Copy out each line of the material exactly. Pictures do not belong in the copy.

• _Entries supplied_
= = =

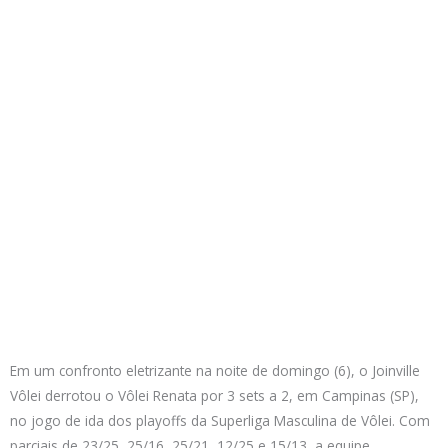
Em um confronto eletrizante na noite de domingo (6), o Joinville
Vôlei derrotou o Vôlei Renata por 3 sets a 2, em Campinas (SP),
no jogo de ida dos playoffs da Superliga Masculina de Vôlei. Com
parciais de 23/25, 25/16, 25/21, 12/25 e 15/13, a equipe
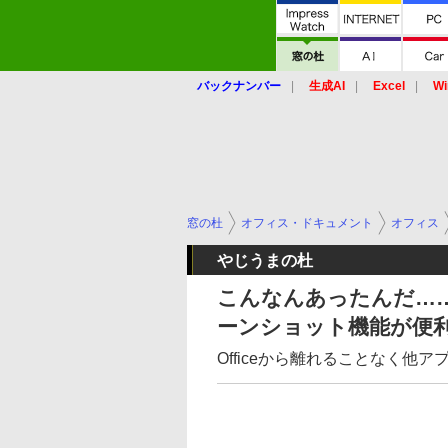
バックナンバー
生成AI
Excel
Wi
窓の杜
オフィス・ドキュメント
オフィス
やじうまの杜
こんなんあったんだ……「M
ーンショット機能が便
Officeから離れることなく他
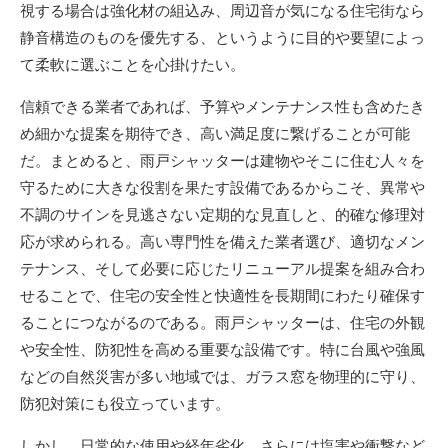
視する場合は強化材の組込み、周辺音が気になる住宅街なら
静音構造のものを優先する、というように目的や要望によっ
て柔軟に選ぶことを心掛けたい。
信頼できる業者であれば、予算やメンテナンス性も含めたき
め細かな提案を期待でき、高い満足度に繋げることが可能
だ。まとめると、雨戸シャッターは建物やそこに住む人々を
守るために大きな役割を果たす設備であるからこそ、異常や
不調のサインを見逃さない定期的な見直しと、的確な修理対
応が求められる。高い専門性を備えた業者選び、適切なメン
テナンス、そして必要に応じたリニューアル提案を組み合わ
せることで、住宅の安全性と快適性を長期間にわたり確保す
ることにつながるのである。雨戸シャッターは、住宅の外観
や安全性、防犯性を高める重要な設備です。特に台風や強風
などの自然災害が多い地域では、ガラス窓を物理的に守り、
防犯対策にも役立っています。
しかし、日常的な使用や経年劣化、さらには塩害や衝撃など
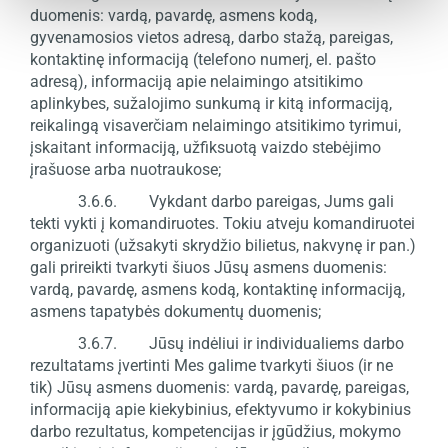
duomenis: vardą, pavardę, asmens kodą,
gyvenamosios vietos adresą, darbo stažą, pareigas,
kontaktinę informaciją (telefono numerį, el. pašto
adresą), informaciją apie nelaimingo atsitikimo
aplinkybes, sužalojimo sunkumą ir kitą informaciją,
reikalingą visaverčiam nelaimingo atsitikimo tyrimui,
įskaitant informaciją, užfiksuotą vaizdo stebėjimo
įrašuose arba nuotraukose;
3.6.6. Vykdant darbo pareigas, Jums gali
tekti vykti į komandiruotes. Tokiu atveju komandiruotei
organizuoti (užsakyti skrydžio bilietus, nakvynę ir pan.)
gali prireikti tvarkyti šiuos Jūsų asmens duomenis:
vardą, pavardę, asmens kodą, kontaktinę informaciją,
asmens tapatybės dokumentų duomenis;
3.6.7. Jūsų indėliui ir individualiems darbo
rezultatams įvertinti Mes galime tvarkyti šiuos (ir ne
tik) Jūsų asmens duomenis: vardą, pavardę, pareigas,
informaciją apie kiekybinius, efektyvumo ir kokybinius
darbo rezultatus, kompetencijas ir įgūdžius, mokymo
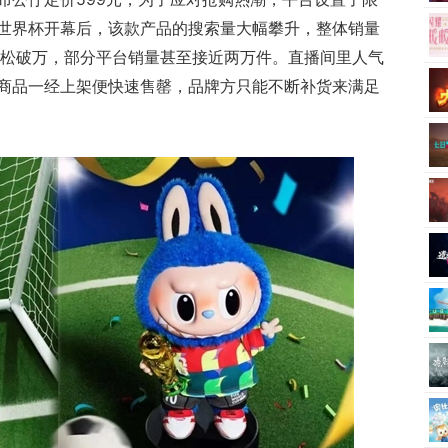
世界杯开幕后，该款产品的搜索量大幅攀升，整体销量
轻松破万，部分平台销量甚至接近两万件。直播间里人气
商品一经上架便快速售罄，品牌方只能不断补货来满足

= = =

• _Solution_
Em um confronto eletrizante na noite de domingo (6), o Joinville
Vôlei derrotou o Vôlei Renata por 3 sets a 2, em Campinas (SP),
no jogo de ida dos playoffs da Superliga Masculina de Vôlei. Com
parciais de 23/25, 25/16, 25/21, 12/25 e 15/13, a equipe
バックナンバー
生成AI
Excel
Wi
窓の杜
オフィス・ドキュメント
オフィス
やじうまの杜
こんなんあったんだ……「M
ーンショット機能が便
Officeから離れることなく他
視する場合は強化材の組込み、周辺音が気になる住宅街なら
静音構造のものを優先する、というように目的や要望によっ
て柔軟に選ぶことを心掛けたい。
信頼できる業者であれば、予算やメンテナンス性も含めたき
め細かな提案を期待でき、高い満足度に繋げることが可能
だ。まとめると、雨戸シャッターは建物やそこに住む人々を
守るために大きな役割を果たす設備であるからこそ、異常や
不調のサインを見逃さない定期的な見直しと、的確な修理対
応が求められる。高い専門性を備えた業者選び、適切なメン
テナンス、そして必要に応じたリニューアル提案を組み合わ
せることで、住宅の安全性と快適性を長期間にわたり確保す
ることにつながるのである。雨戸シャッターは、住宅の外観
や安全性、防犯性を高める重要な設備です。特に台風や強風
などの自然災害が多い地域では、ガラス窓を物理的に守り、
防犯対策にも役立っています。
しかし、日常的な使用や経年劣化、さらには塩害や衝撃など
duomenis: vardą, pavardę, asmens kodą,
gyvenamosios vietos adresą, darbo stažą, pareigas,
kontaktinę informaciją (telefono numerį, el. pašto
adresą), informaciją apie nelaimingo atsitikimo
aplinkybes, sužalojimo sunkumą ir kitą informaciją,
reikalingą visaverčiam nelaimingo atsitikimo tyrimui,
įskaitant informaciją, užfiksuotą vaizdo stebėjimo
įrašuose arba nuotraukose;
3.6.6. Vykdant darbo pareigas, Jums gali
tekti vykti į komandiruotes. Tokiu atveju komandiruotei
organizuoti (užsakyti skrydžio bilietus, nakvynę ir pan.)
gali prireikti tvarkyti šiuos Jūsų asmens duomenis:
vardą, pavardę, asmens kodą, kontaktinę informaciją,
asmens tapatybės dokumentų duomenis;
3.6.7. Jūsų indėliui ir individualiems darbo
rezultatams įvertinti Mes galime tvarkyti šiuos (ir ne
tik) Jūsų asmens duomenis: vardą, pavardę, pareigas,
informaciją apie kiekybinius, efektyvumo ir kokybinius
darbo rezultatus, kompetencijas ir įgūdžius, mokymo
世界杯开幕后，该款产品的搜索量大幅攀升，整体销量
轻松破万，部分平台销量甚至接近两万件。直播间里人气
商品一经上架便快速售罄，品牌方只能不断补货来满足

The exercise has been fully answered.